*** Begin section ***

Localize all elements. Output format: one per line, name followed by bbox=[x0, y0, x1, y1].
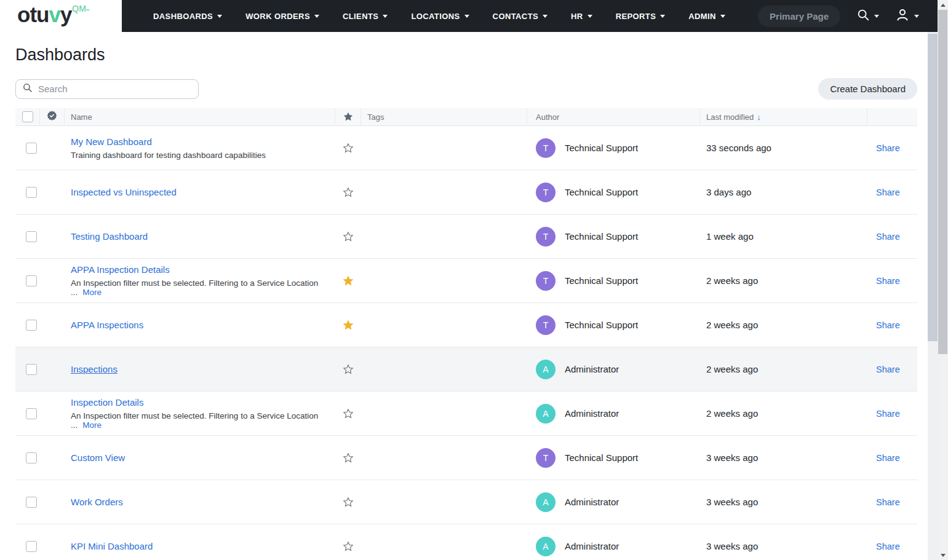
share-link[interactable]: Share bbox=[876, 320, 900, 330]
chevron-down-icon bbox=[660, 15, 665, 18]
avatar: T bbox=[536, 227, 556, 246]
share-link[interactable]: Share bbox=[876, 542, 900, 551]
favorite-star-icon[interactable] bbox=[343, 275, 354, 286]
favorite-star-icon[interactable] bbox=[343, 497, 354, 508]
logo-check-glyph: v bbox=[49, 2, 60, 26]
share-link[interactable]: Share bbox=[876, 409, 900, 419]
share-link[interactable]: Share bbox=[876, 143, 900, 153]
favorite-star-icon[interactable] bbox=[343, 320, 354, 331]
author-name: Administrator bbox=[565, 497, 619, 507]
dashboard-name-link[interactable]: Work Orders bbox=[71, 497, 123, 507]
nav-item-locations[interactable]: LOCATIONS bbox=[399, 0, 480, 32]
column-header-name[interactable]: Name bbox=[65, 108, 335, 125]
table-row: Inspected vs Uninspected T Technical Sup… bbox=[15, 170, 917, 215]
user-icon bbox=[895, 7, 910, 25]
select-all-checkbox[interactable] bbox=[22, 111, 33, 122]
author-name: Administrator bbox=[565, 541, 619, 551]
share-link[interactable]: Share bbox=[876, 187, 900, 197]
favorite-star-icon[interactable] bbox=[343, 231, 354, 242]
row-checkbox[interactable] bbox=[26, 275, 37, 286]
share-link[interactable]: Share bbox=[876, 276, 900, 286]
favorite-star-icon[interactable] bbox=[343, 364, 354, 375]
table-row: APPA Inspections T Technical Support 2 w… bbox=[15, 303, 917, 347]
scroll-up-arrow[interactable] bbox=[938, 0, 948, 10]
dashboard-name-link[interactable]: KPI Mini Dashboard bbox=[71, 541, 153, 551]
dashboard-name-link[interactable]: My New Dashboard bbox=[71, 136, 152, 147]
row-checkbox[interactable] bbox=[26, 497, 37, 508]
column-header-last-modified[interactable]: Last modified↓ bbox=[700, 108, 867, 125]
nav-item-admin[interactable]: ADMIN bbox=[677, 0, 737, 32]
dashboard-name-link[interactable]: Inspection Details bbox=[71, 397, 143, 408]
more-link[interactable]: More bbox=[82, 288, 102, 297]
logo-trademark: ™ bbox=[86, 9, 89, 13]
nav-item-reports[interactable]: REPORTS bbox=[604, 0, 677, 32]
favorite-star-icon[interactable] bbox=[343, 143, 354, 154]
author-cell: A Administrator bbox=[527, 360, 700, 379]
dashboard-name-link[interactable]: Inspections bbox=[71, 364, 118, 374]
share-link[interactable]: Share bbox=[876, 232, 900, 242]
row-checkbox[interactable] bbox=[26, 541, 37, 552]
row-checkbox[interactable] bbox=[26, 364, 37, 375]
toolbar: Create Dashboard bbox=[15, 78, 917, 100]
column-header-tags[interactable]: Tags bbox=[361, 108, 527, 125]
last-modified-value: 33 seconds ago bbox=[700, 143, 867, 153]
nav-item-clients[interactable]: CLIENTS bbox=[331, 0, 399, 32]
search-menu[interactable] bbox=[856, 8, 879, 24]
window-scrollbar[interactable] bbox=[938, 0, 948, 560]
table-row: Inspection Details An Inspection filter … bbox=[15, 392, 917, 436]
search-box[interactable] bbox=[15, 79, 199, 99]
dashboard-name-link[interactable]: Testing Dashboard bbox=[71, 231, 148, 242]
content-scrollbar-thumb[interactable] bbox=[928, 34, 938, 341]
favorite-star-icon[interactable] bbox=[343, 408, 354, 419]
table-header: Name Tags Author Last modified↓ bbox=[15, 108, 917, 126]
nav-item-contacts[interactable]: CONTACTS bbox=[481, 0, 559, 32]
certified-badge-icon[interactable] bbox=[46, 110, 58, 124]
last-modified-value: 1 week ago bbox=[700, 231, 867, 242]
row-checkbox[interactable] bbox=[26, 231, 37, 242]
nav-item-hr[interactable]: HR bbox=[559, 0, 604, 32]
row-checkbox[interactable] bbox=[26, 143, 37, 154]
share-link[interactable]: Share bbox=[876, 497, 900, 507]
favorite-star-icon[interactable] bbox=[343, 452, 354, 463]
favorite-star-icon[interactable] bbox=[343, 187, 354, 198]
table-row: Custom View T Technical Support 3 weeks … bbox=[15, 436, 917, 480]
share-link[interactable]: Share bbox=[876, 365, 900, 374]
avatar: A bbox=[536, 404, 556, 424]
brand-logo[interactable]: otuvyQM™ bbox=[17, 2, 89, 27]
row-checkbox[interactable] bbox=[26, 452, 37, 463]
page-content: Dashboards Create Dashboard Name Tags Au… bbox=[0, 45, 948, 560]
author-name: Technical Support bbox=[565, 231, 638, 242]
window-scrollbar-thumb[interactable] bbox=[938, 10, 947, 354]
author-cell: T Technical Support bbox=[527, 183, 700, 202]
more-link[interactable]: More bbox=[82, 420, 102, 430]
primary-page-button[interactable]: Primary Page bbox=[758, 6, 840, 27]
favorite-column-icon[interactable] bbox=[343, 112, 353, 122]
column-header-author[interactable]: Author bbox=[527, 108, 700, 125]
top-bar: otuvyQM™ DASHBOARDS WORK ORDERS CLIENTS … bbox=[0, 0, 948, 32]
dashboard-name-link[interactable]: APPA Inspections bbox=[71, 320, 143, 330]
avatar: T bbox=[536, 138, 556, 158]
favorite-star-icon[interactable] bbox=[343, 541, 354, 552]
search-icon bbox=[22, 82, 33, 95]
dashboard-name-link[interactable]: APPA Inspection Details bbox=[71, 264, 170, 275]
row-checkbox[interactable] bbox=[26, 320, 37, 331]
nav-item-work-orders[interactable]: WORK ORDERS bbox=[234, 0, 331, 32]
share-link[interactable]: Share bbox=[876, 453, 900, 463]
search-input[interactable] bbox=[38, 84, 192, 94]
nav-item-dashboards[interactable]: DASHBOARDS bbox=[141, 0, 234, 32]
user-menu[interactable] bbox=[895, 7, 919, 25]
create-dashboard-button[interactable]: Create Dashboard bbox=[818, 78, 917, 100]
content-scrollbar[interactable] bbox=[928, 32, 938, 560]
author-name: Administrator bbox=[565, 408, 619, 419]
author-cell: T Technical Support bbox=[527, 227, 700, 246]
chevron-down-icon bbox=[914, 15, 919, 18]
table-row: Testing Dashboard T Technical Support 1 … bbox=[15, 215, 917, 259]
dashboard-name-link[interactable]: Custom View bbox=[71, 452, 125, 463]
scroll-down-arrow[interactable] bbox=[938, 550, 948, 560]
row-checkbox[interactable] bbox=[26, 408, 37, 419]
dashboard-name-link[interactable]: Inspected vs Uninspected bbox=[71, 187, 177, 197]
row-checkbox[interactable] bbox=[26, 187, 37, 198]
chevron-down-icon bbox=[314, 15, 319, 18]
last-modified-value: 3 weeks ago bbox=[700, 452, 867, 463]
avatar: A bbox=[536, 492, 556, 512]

*** End section ***

» **WHAT YOU HAVE TO DO**: Transcribe each entry precisely as given, leaving the pictures out.

» **EXERCISE RESULT**:
Localize all elements. Output format: one per line, name followed by bbox=[x0, y0, x1, y1].
share-link[interactable]: Share bbox=[876, 320, 900, 330]
chevron-down-icon bbox=[660, 15, 665, 18]
avatar: T bbox=[536, 227, 556, 246]
share-link[interactable]: Share bbox=[876, 542, 900, 551]
favorite-star-icon[interactable] bbox=[343, 275, 354, 286]
favorite-star-icon[interactable] bbox=[343, 497, 354, 508]
logo-check-glyph: v bbox=[49, 2, 60, 26]
share-link[interactable]: Share bbox=[876, 409, 900, 419]
share-link[interactable]: Share bbox=[876, 143, 900, 153]
favorite-star-icon[interactable] bbox=[343, 320, 354, 331]
author-name: Administrator bbox=[565, 497, 619, 507]
dashboard-name-link[interactable]: Work Orders bbox=[71, 497, 123, 507]
nav-item-locations[interactable]: LOCATIONS bbox=[399, 0, 480, 32]
column-header-name[interactable]: Name bbox=[65, 108, 335, 125]
table-row: Inspected vs Uninspected T Technical Sup… bbox=[15, 170, 917, 215]
user-icon bbox=[895, 7, 910, 25]
select-all-checkbox[interactable] bbox=[22, 111, 33, 122]
author-name: Administrator bbox=[565, 541, 619, 551]
share-link[interactable]: Share bbox=[876, 187, 900, 197]
favorite-star-icon[interactable] bbox=[343, 231, 354, 242]
row-checkbox[interactable] bbox=[26, 275, 37, 286]
share-link[interactable]: Share bbox=[876, 276, 900, 286]
favorite-star-icon[interactable] bbox=[343, 364, 354, 375]
table-row: APPA Inspections T Technical Support 2 w… bbox=[15, 303, 917, 347]
scroll-up-arrow[interactable] bbox=[938, 0, 948, 10]
dashboard-name-link[interactable]: KPI Mini Dashboard bbox=[71, 541, 153, 551]
dashboard-name-link[interactable]: My New Dashboard bbox=[71, 136, 152, 147]
row-checkbox[interactable] bbox=[26, 497, 37, 508]
column-header-last-modified[interactable]: Last modified↓ bbox=[700, 108, 867, 125]
nav-item-admin[interactable]: ADMIN bbox=[677, 0, 737, 32]
dashboard-name-link[interactable]: Inspection Details bbox=[71, 397, 143, 408]
more-link[interactable]: More bbox=[82, 288, 102, 297]
logo-trademark: ™ bbox=[86, 9, 89, 13]
nav-item-reports[interactable]: REPORTS bbox=[604, 0, 677, 32]
favorite-star-icon[interactable] bbox=[343, 143, 354, 154]
author-cell: A Administrator bbox=[527, 360, 700, 379]
dashboard-name-link[interactable]: Inspections bbox=[71, 364, 118, 374]
share-link[interactable]: Share bbox=[876, 232, 900, 242]
row-checkbox[interactable] bbox=[26, 541, 37, 552]
row-checkbox[interactable] bbox=[26, 364, 37, 375]
toolbar: Create Dashboard bbox=[15, 78, 917, 100]
column-header-tags[interactable]: Tags bbox=[361, 108, 527, 125]
last-modified-value: 33 seconds ago bbox=[700, 143, 867, 153]
nav-item-clients[interactable]: CLIENTS bbox=[331, 0, 399, 32]
search-menu[interactable] bbox=[856, 8, 879, 24]
window-scrollbar[interactable] bbox=[938, 0, 948, 560]
table-row: Inspection Details An Inspection filter … bbox=[15, 392, 917, 436]
search-box[interactable] bbox=[15, 79, 199, 99]
dashboard-name-link[interactable]: Testing Dashboard bbox=[71, 231, 148, 242]
content-scrollbar-thumb[interactable] bbox=[928, 34, 938, 341]
favorite-star-icon[interactable] bbox=[343, 408, 354, 419]
table-header: Name Tags Author Last modified↓ bbox=[15, 108, 917, 126]
nav-item-contacts[interactable]: CONTACTS bbox=[481, 0, 559, 32]
certified-badge-icon[interactable] bbox=[46, 110, 58, 124]
last-modified-value: 1 week ago bbox=[700, 231, 867, 242]
row-checkbox[interactable] bbox=[26, 231, 37, 242]
nav-item-hr[interactable]: HR bbox=[559, 0, 604, 32]
row-checkbox[interactable] bbox=[26, 143, 37, 154]
share-link[interactable]: Share bbox=[876, 497, 900, 507]
favorite-star-icon[interactable] bbox=[343, 452, 354, 463]
favorite-star-icon[interactable] bbox=[343, 187, 354, 198]
table-row: Custom View T Technical Support 3 weeks … bbox=[15, 436, 917, 480]
share-link[interactable]: Share bbox=[876, 365, 900, 374]
avatar: A bbox=[536, 404, 556, 424]
brand-logo[interactable]: otuvyQM™ bbox=[17, 2, 89, 27]
row-checkbox[interactable] bbox=[26, 452, 37, 463]
page-content: Dashboards Create Dashboard Name Tags Au… bbox=[0, 45, 948, 560]
author-name: Technical Support bbox=[565, 231, 638, 242]
window-scrollbar-thumb[interactable] bbox=[938, 10, 947, 354]
author-cell: T Technical Support bbox=[527, 183, 700, 202]
more-link[interactable]: More bbox=[82, 420, 102, 430]
primary-page-button[interactable]: Primary Page bbox=[758, 6, 840, 27]
favorite-column-icon[interactable] bbox=[343, 112, 353, 122]
column-header-author[interactable]: Author bbox=[527, 108, 700, 125]
top-bar: otuvyQM™ DASHBOARDS WORK ORDERS CLIENTS … bbox=[0, 0, 948, 32]
dashboard-name-link[interactable]: APPA Inspections bbox=[71, 320, 143, 330]
avatar: T bbox=[536, 138, 556, 158]
favorite-star-icon[interactable] bbox=[343, 541, 354, 552]
search-icon bbox=[22, 82, 33, 95]
dashboard-name-link[interactable]: APPA Inspection Details bbox=[71, 264, 170, 275]
row-checkbox[interactable] bbox=[26, 320, 37, 331]
nav-item-work-orders[interactable]: WORK ORDERS bbox=[234, 0, 331, 32]
share-link[interactable]: Share bbox=[876, 453, 900, 463]
search-input[interactable] bbox=[38, 84, 192, 94]
nav-item-dashboards[interactable]: DASHBOARDS bbox=[141, 0, 234, 32]
user-menu[interactable] bbox=[895, 7, 919, 25]
create-dashboard-button[interactable]: Create Dashboard bbox=[818, 78, 917, 100]
content-scrollbar[interactable] bbox=[928, 32, 938, 560]
author-name: Administrator bbox=[565, 408, 619, 419]
author-cell: T Technical Support bbox=[527, 227, 700, 246]
chevron-down-icon bbox=[914, 15, 919, 18]
table-row: Testing Dashboard T Technical Support 1 … bbox=[15, 215, 917, 259]
dashboard-name-link[interactable]: Custom View bbox=[71, 452, 125, 463]
scroll-down-arrow[interactable] bbox=[938, 550, 948, 560]
row-checkbox[interactable] bbox=[26, 408, 37, 419]
dashboard-name-link[interactable]: Inspected vs Uninspected bbox=[71, 187, 177, 197]
row-checkbox[interactable] bbox=[26, 187, 37, 198]
chevron-down-icon bbox=[314, 15, 319, 18]
last-modified-value: 3 weeks ago bbox=[700, 452, 867, 463]
avatar: A bbox=[536, 492, 556, 512]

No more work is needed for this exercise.